Discussion:
[RFC] Support for changing vector lengths
Alan Hayward
2018-11-07 15:35:23 UTC
Permalink
I’ve been rethinking the work I’ve been doing for supporting the Aarch64 vector
length changing whilst a process is running, and am considering a different
approach, as my current version has some problems. Below is a summary of the
current state of play, a description of the patches I’ve been writing, the
holes in that approach, and the outline for an alternative version.
Does anyone have any thoughts on this?


Current state of HEAD for Aarch64 SVE:
Upon startup read the current vector length, then create a target description,
where all the registers are a fixed size based off the current vector length.
If vector length changes, then the vector registers will be shown with
incorrect lengths.


The need to support vector lengths changing at runtime:
In the general case, it’s not expected that Aarch64 SVE applications will
change the vector length during runtime. However, Linux does provide an
interface for changing per thread and specific use cases include:
* Specific hardware is known to work faster at a given length for a given loop
* For debugging purposes
* Ultra cautious application restricts the vector length due to the vendor
being unable to test on larger vector lengths.
In addition we should take into account future variable architectures, such
as RISC-V where the vector length is expected to be changed before every
vector loop and the maximum possible size of a register is not fixed by the
architecture spec.


My original variable plan:
“Target descriptions are fixed. Obtain a new target description when the vector
length changes.”

I’ve uploaded a set of patches to the branch users/ahayward/variable_sve2.
When the inferior stops, GDB makes a call to get the gdbarch. By overloading
thread_architecture(), we re-read the vector length and if it has changed, then
get a different target description either by creating a new one or grabbing it
from a cache.
Similar functionality is added to gdbserver.
The problem is, target descriptions are per process not per thread. I’m not
sure what would be needed to change it. Every access to the target description
would now require the thread id? I’m not sure of the impact of this across
large threaded applications.
This also currently causes the regcache to get recreated each switch.


Alternative plan:
“Target descriptions understand variable registers.”
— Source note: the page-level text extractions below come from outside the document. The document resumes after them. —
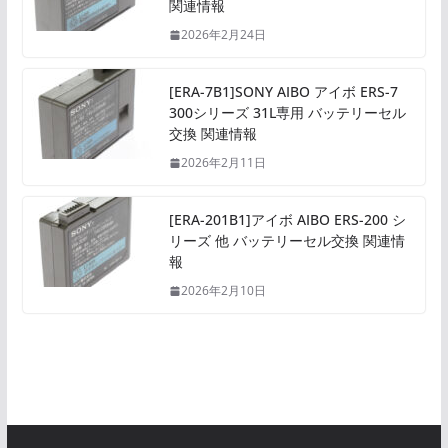
関連情報
2026年2月24日
[ERA-7B1]SONY AIBO アイボ ERS-7
300シリーズ 31L専用 バッテリーセル
交換 関連情報
2026年2月11日
[ERA-201B1]アイボ AIBO ERS-200 シ
リーズ 他 バッテリーセル交換 関連情
報
2026年2月10日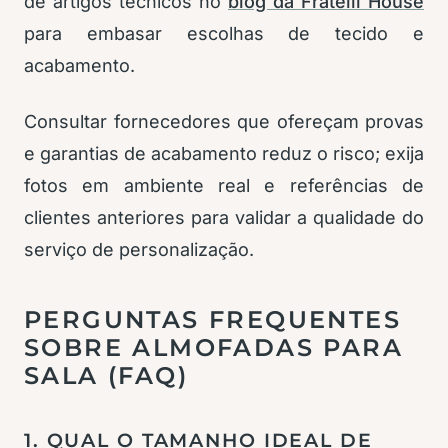
de artigos técnicos no
blog da Fratelli House
para embasar escolhas de tecido e
acabamento.
Consultar fornecedores que ofereçam provas
e garantias de acabamento reduz o risco; exija
fotos em ambiente real e referências de
clientes anteriores para validar a qualidade do
serviço de personalização.
PERGUNTAS FREQUENTES
SOBRE ALMOFADAS PARA
SALA (FAQ)
1. QUAL O TAMANHO IDEAL DE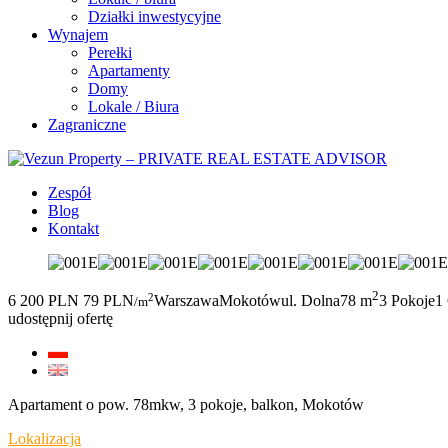
Działki inwestycyjne
Wynajem
Perełki
Apartamenty
Domy
Lokale / Biura
Zagraniczne
Zespół
Blog
Kontakt
2
2
6 200 PLN
79 PLN
Warszawa
Mokotów
ul. Dolna
78 m
3 Pokoje
1
/m
udostępnij ofertę
Apartament o pow. 78mkw, 3 pokoje, balkon, Mokotów
Lokalizacja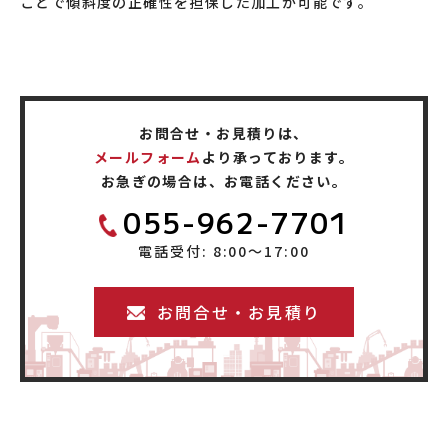
ことで傾斜度の正確性を担保した加工が可能です。
お問合せ・お見積りは、
メールフォーム
より承っております。
お急ぎの場合は、お電話ください。
055-962-7701
電話受付: 8:00〜17:00
お問合せ・お見積り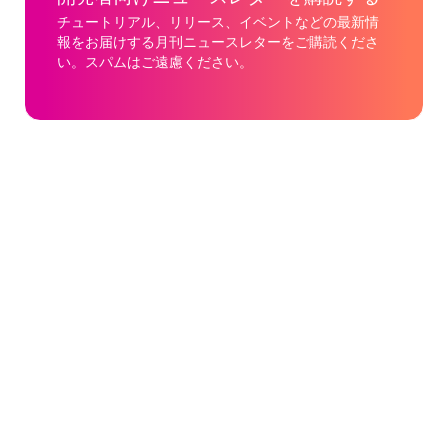
チュートリアル、リリース、イベントなどの最新情
報をお届けする月刊ニュースレターをご購読くださ
い。スパムはご遠慮ください。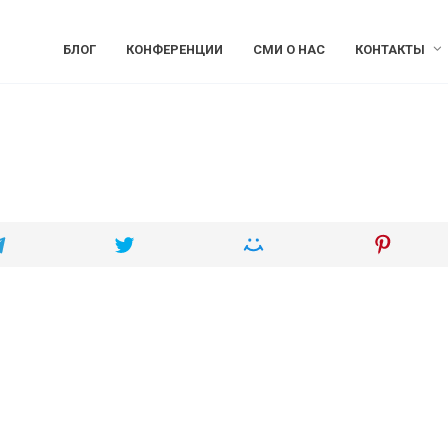
БЛОГ
КОНФЕРЕНЦИИ
СМИ О НАС
КОНТАКТЫ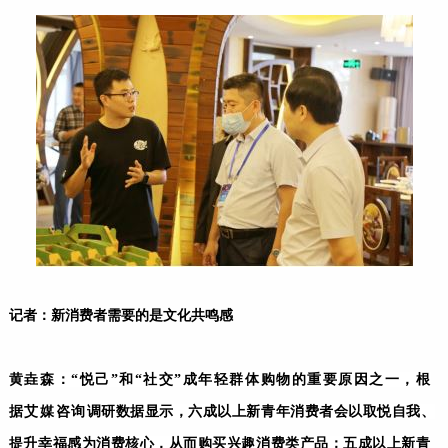
记者：新消费者需要的是文化共鸣感
黄垚森：“悦己”和“社交”成年轻群体购物的重要原因之一
，根
据艾媒咨询
调研数据显示，六成以上新青年消费者会以取悦自我、
提升幸福感为消费核心，从而购买兴趣消费类产品；五成以上新青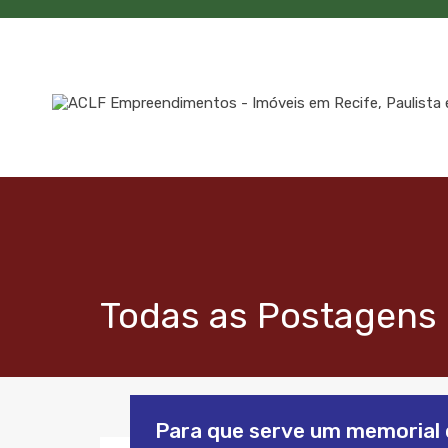
Todas as Postagens 
Para que serve um memorial d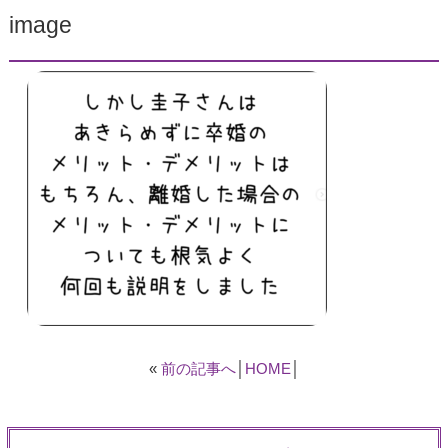
image
«
前の記事へ
│
HOME
│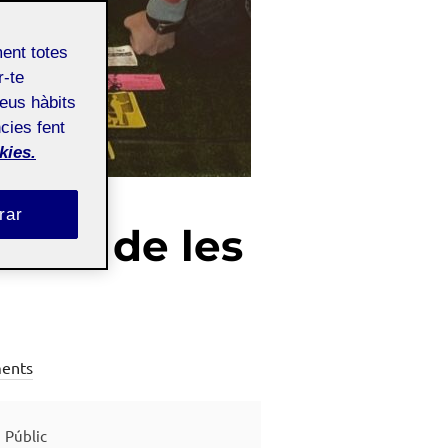
ment totes
r-te
teus hàbits
cies fent
kies.
rar
J’ing de les
ents
Públic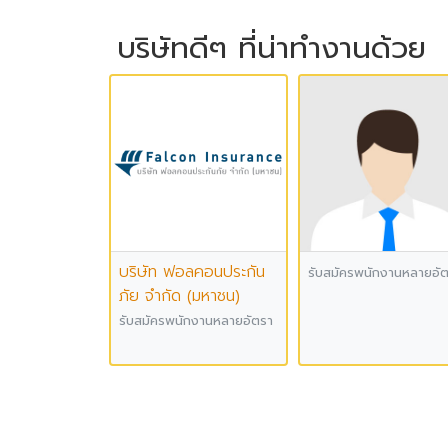
บริษัทดีๆ ที่น่าทำงานด้วย
บริษัท ฟอลคอนประกัน
รับสมัครพนักงานหลายอั
ภัย จำกัด (มหาชน)
รับสมัครพนักงานหลายอัตรา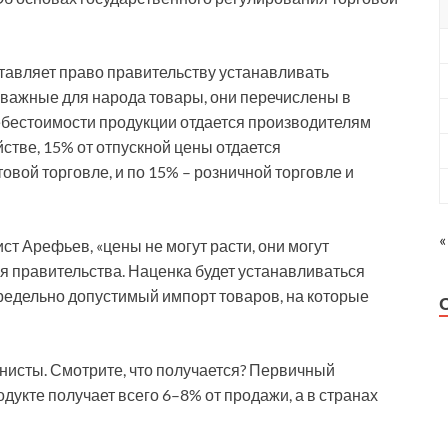
тавляет право правительству устанавливать
важные для народа товары, они перечислены в
 себестоимости продукции отдается производителям
стве, 15% от отпускной цены отдается
овой торговле, и по 15% – розничной торговле и
«
т Арефьев, «цены не могут расти, они могут
ия правительства. Наценка будет устанавливаться
предельно допустимый импорт товаров, на которые
исты. Смотрите, что получается? Первичный
дукте получает всего 6–8% от продажи, а в странах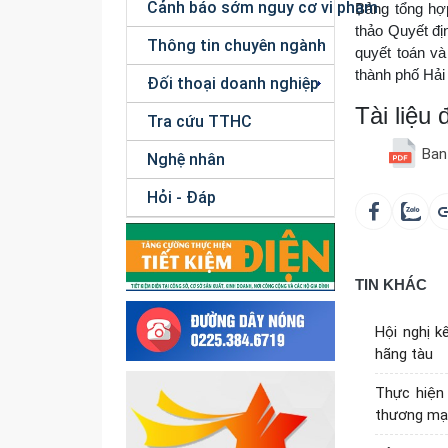
Cảnh báo sớm nguy cơ vi phạm
Bảng tổng hợp
thảo Quyết đị
Thông tin chuyên ngành
quyết toán và
thành phố Hải
Đối thoại doanh nghiệp
Tài liệu
Tra cứu TTHC
Ban
Nghệ nhân
Hỏi - Đáp
TIN KHÁC
Hội nghị k
hãng tàu
Thực hiện 
thương mại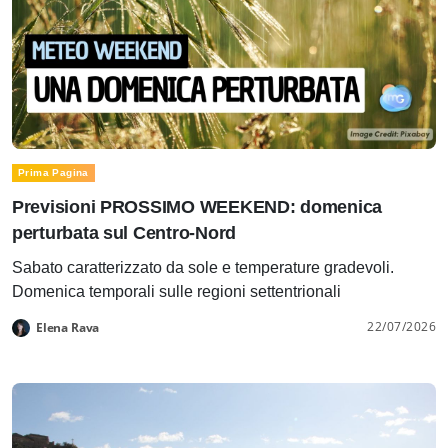
Prima Pagina
Previsioni PROSSIMO WEEKEND: domenica
perturbata sul Centro-Nord
Sabato caratterizzato da sole e temperature gradevoli.
Domenica temporali sulle regioni settentrionali
22/07/2026
Elena Rava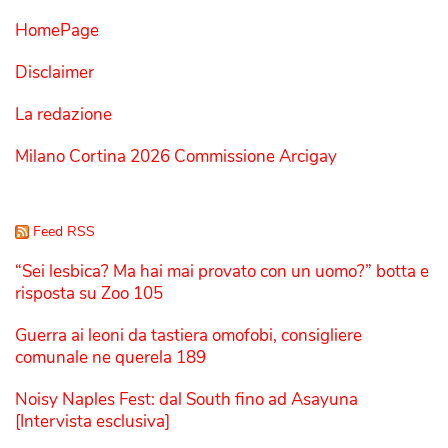
HomePage
Disclaimer
La redazione
Milano Cortina 2026 Commissione Arcigay
Feed RSS
“Sei lesbica? Ma hai mai provato con un uomo?” botta e
risposta su Zoo 105
Guerra ai leoni da tastiera omofobi, consigliere
comunale ne querela 189
Noisy Naples Fest: dal South fino ad Asayuna
[Intervista esclusiva]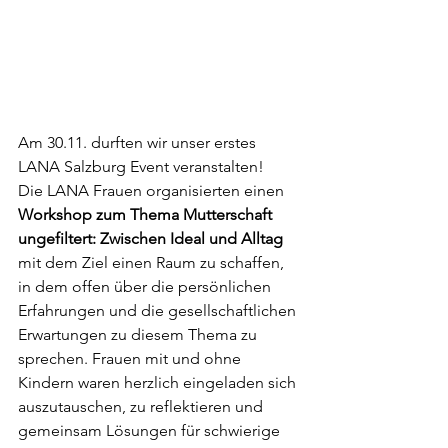
Am 30.11. durften wir unser erstes 
LANA Salzburg Event veranstalten! 
Die LANA Frauen organisierten einen 
Workshop zum Thema Mutterschaft 
ungefiltert: Zwischen Ideal und Alltag
mit dem Ziel einen Raum zu schaffen, 
in dem offen über die persönlichen 
Erfahrungen und die gesellschaftlichen 
Erwartungen zu diesem Thema zu 
sprechen. Frauen mit und ohne 
Kindern waren herzlich eingeladen sich 
auszutauschen, zu reflektieren und 
gemeinsam Lösungen für schwierige 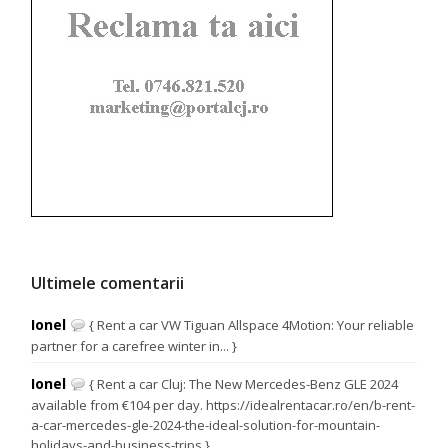
Ultimele comentarii
Ionel
{ Rent a car VW Tiguan Allspace 4Motion: Your reliable
partner for a carefree winter in... }
Ionel
{ Rent a car Cluj: The New Mercedes-Benz GLE 2024
available from €104 per day. https://idealrentacar.ro/en/b-rent-
a-car-mercedes-gle-2024-the-ideal-solution-for-mountain-
holidays-and-business-trips }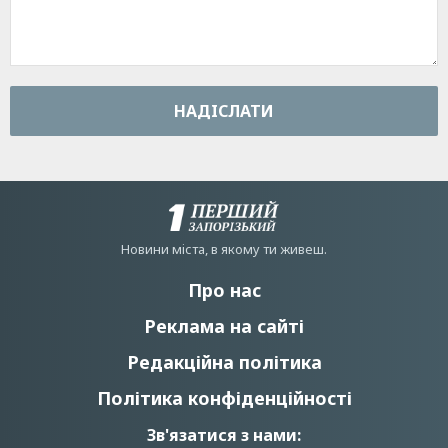
НАДIСЛАТИ
Новини мiста, в якому ти живеш.
Про нас
Реклама на сайті
Редакційна політика
Політика конфіденційності
Зв'язатися з нами: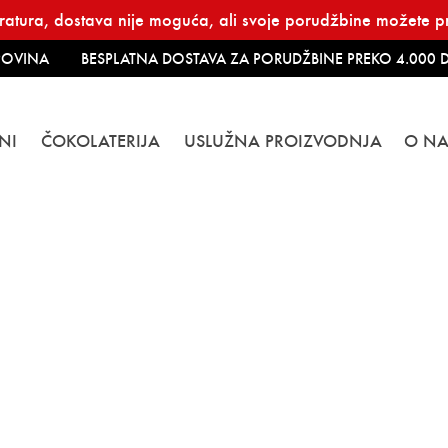
atura, dostava nije moguća, ali svoje porudžbine možete pre
OVINA
BESPLATNA DOSTAVA ZA PORUDŽBINE PREKO 4.000 D
NI
ČOKOLATERIJA
USLUŽNA PROIZVODNJA
O N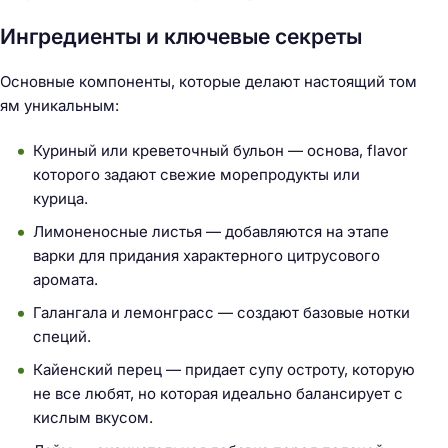
Ингредиенты и ключевые секреты
Основные компоненты, которые делают настоящий том
ям уникальным:
Куриный или креветочный бульон — основа, flavor
которого задают свежие морепродукты или
курица.
Лимоненосные листья — добавляются на этапе
варки для придания характерного цитрусового
аромата.
Галангала и лемонграсс — создают базовые нотки
специй.
Кайенский перец — придает супу остроту, которую
не все любят, но которая идеально балансирует с
кислым вкусом.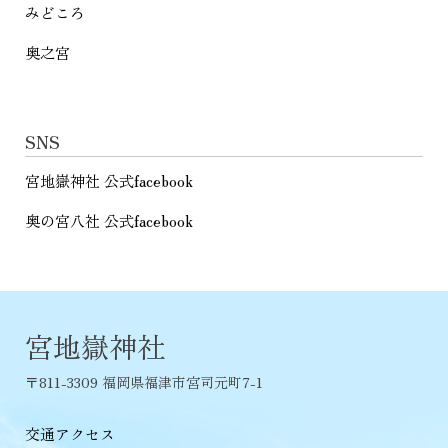
みどころ
奥之宮
SNS
宮地嶽神社 公式facebook
奥の宮八社 公式facebook
宮地嶽神社
〒811-3309 福岡県福津市宮司元町7-1
交通アクセス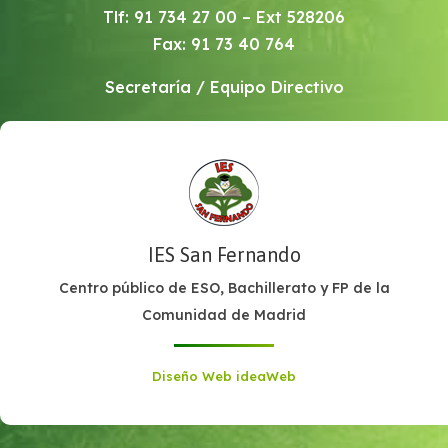
Tlf: 91 734 27 00 – Ext 528206
Fax: 91 73 40 764
Secretaría / Equipo Directivo
IES San Fernando
Centro público de ESO, Bachillerato y FP de la
Comunidad de Madrid
Diseño Web ideaWeb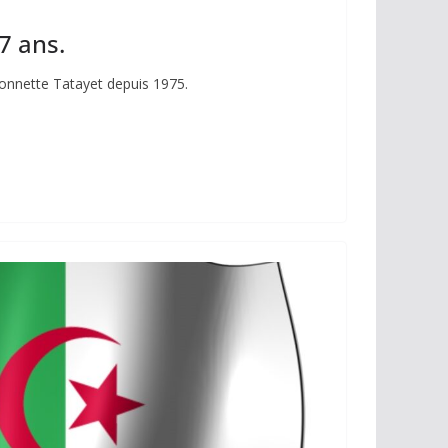
7 ans.
ionnette Tatayet depuis 1975.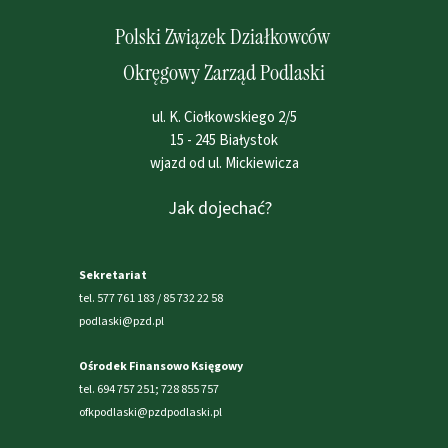
Polski Związek Działkowców
Okręgowy Zarząd Podlaski
ul. K. Ciołkowskiego 2/5
15 - 245 Białystok
wjazd od ul. Mickiewicza
Jak dojechać?
Sekretariat
tel. 577 761 183 / 85 732 22 58
podlaski@pzd.pl
Ośrodek Finansowo Księgowy
tel. 694 757 251; 728 855 757
ofkpodlaski@pzdpodlaski.pl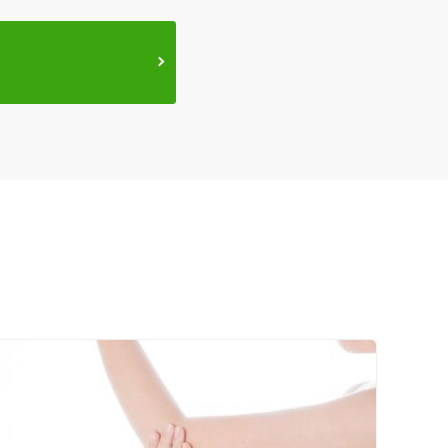
ス鍼灸
小児鍼
ネット予約
送迎あり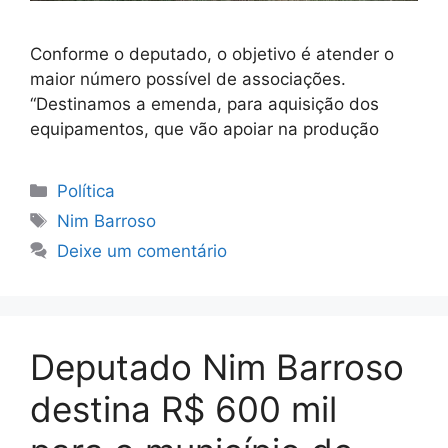
Conforme o deputado, o objetivo é atender o
maior número possível de associações.
“Destinamos a emenda, para aquisição dos
equipamentos, que vão apoiar na produção
Categorias
Política
Tags
Nim Barroso
Deixe um comentário
Deputado Nim Barroso
destina R$ 600 mil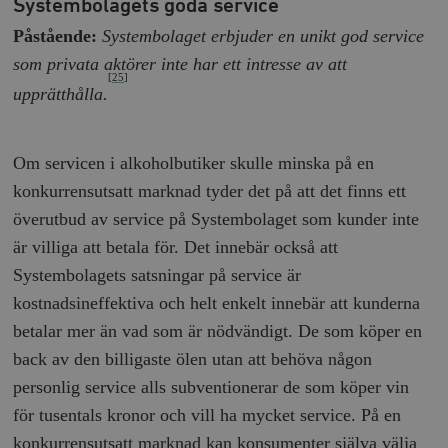
Systembolagets goda service
Påstående:
Systembolaget erbjuder en unikt god service
som privata aktörer inte har ett intresse av att
[25]
upprätthålla.
Om servicen i alkoholbutiker skulle minska på en
konkurrensutsatt marknad tyder det på att det finns ett
överutbud av service på Systembolaget som kunder inte
är villiga att betala för. Det innebär också att
Systembolagets satsningar på service är
kostnadsineffektiva och helt enkelt innebär att kunderna
betalar mer än vad som är nödvändigt. De som köper en
back av den billigaste ölen utan att behöva någon
personlig service alls subventionerar de som köper vin
för tusentals kronor och vill ha mycket service. På en
konkurrensutsatt marknad kan konsumenter själva välja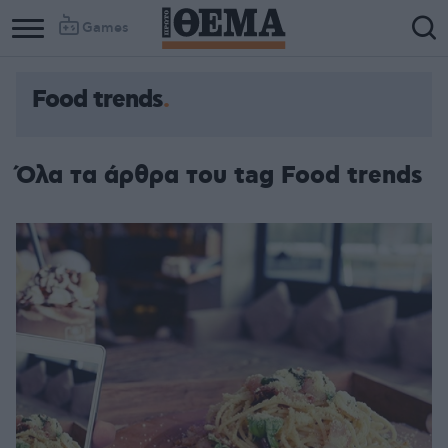
Games
Food trends
Όλα τα άρθρα του tag Food trends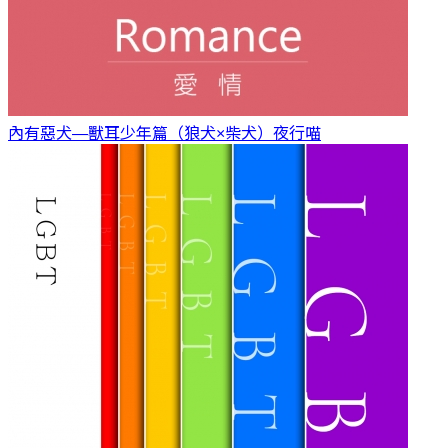
內有惡犬—獸耳少年篇（狼犬×柴犬）
夜行喵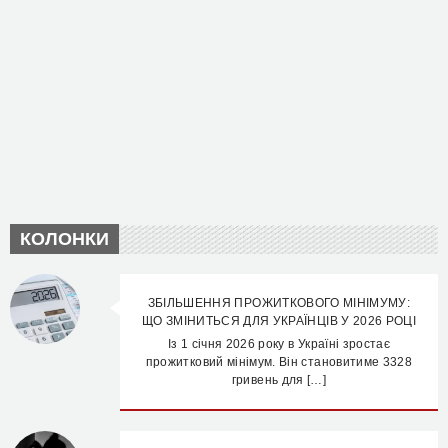
КОЛОНКИ
ЗБІЛЬШЕННЯ ПРОЖИТКОВОГО МІНІМУМУ:
ЩО ЗМІНИТЬСЯ ДЛЯ УКРАЇНЦІВ У 2026 РОЦІ
Із 1 січня 2026 року в Україні зростає
прожитковий мінімум. Він становитиме 3328
гривень для […]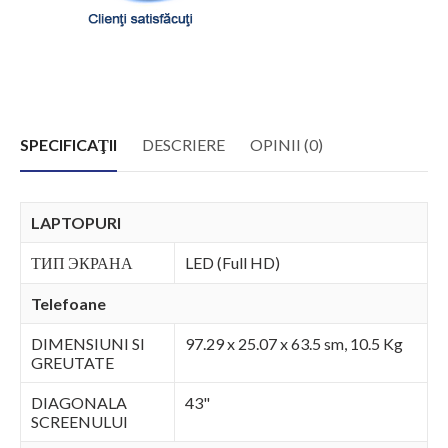
SPECIFICAŢII
DESCRIERE
OPINII (0)
LAPTOPURI
ТИП ЭКРАНА
LED (Full HD)
Telefoane
DIMENSIUNI SI
97.29 x 25.07 x 63.5 sm, 10.5 Kg
GREUTATE
DIAGONALA
43"
SCREENULUI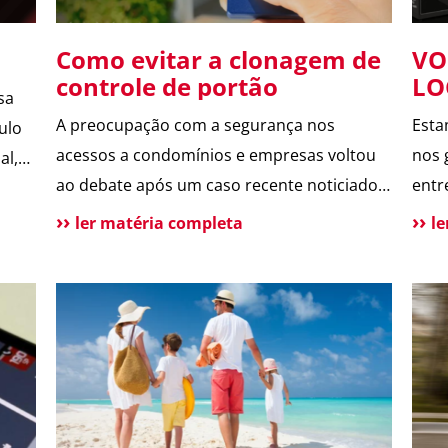
Como evitar a clonagem de
VO
controle de portão
LO
sa
se
A preocupação com a segurança nos
Esta
ulo
en
acessos a condomínios e empresas voltou
nos 
al,
ao debate após um caso recente noticiado
entr
, vem
pelo jornal O Globo, envolvendo a possível
segu
ler matéria completa
l
clonagem de controle de portão eletrônico
cond
ou de
em um assalto fatal em São Paulo. A
Lock
reportagem trouxe dicas de especialistas e
form
contou com a participação da ASTER, que
elim
]
forneceu informações […]
entr
inte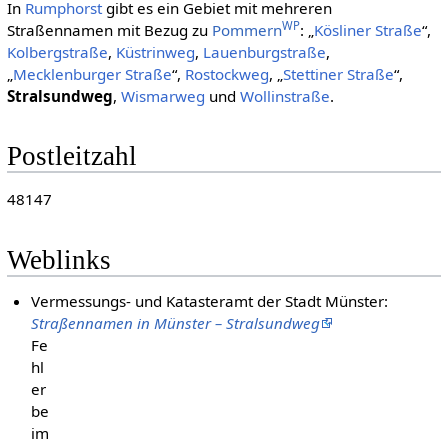
In
Rumphorst
gibt es ein Gebiet mit mehreren
WP
Straßennamen mit Bezug zu
Pommern
: „
Kösliner Straße
“,
Kolbergstraße
,
Küstrinweg
,
Lauenburgstraße
,
„
Mecklenburger Straße
“,
Rostockweg
, „
Stettiner Straße
“,
Stralsundweg
,
Wismarweg
und
Wollinstraße
.
Postleitzahl
48147
Weblinks
Vermessungs- und Katasteramt der Stadt Münster:
Straßennamen in Münster – Stralsundweg
Fe
hl
er
be
im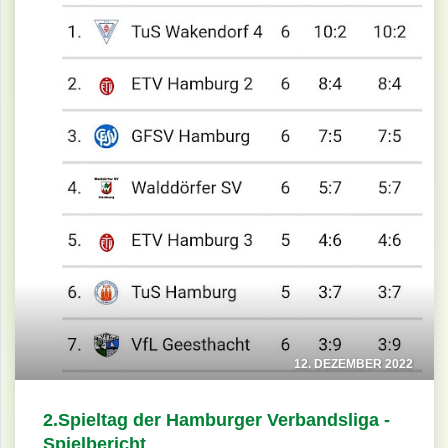
12. DEZEMBER 2022
2.Spieltag der Hamburger Verbandsliga -
Spielbericht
I’ve not yet coded any of this, and it exists just as an idea.
The ability for a register to be variable sized registers is added to target
descriptions.
We know the maximum size of the registers at runtime (by asking the kernel).
Code would create a vector register then pass that in when creating a variable
register:
tdesc_reg *vg_reg = tdesc_create_reg (feature, "vg", regnum++, 1, NULL, 64, "int");
tdesc_create_variable_reg (feature, "z0", regnum++, 1, NULL, 128, "svev”, vg_reg, max_vg_value);
In xml:
<reg name=“z0” bitsize="128" type="aarch64v" variable=“yes” scalar_reg=“vg” maxbitsize=“2048” />
Size of variable reg = min (*scalar_reg * bitsize, maxbitsize)
Similar support needs adding to the register types.

The register cache can use the maximum size of each register for allocating the
cache. This is perfectly fine for SVE (I also suspect most programs will be
running using the maximum length allowed). Reading/writing a register needs to
limit to the current size. Printing/Setting a register will have to read the
associated variable register and then scale accordingly.
Additional work would be required for RISC-V as the maximum register sized is
not fixed; I suspect that is mostly in the regcache handling.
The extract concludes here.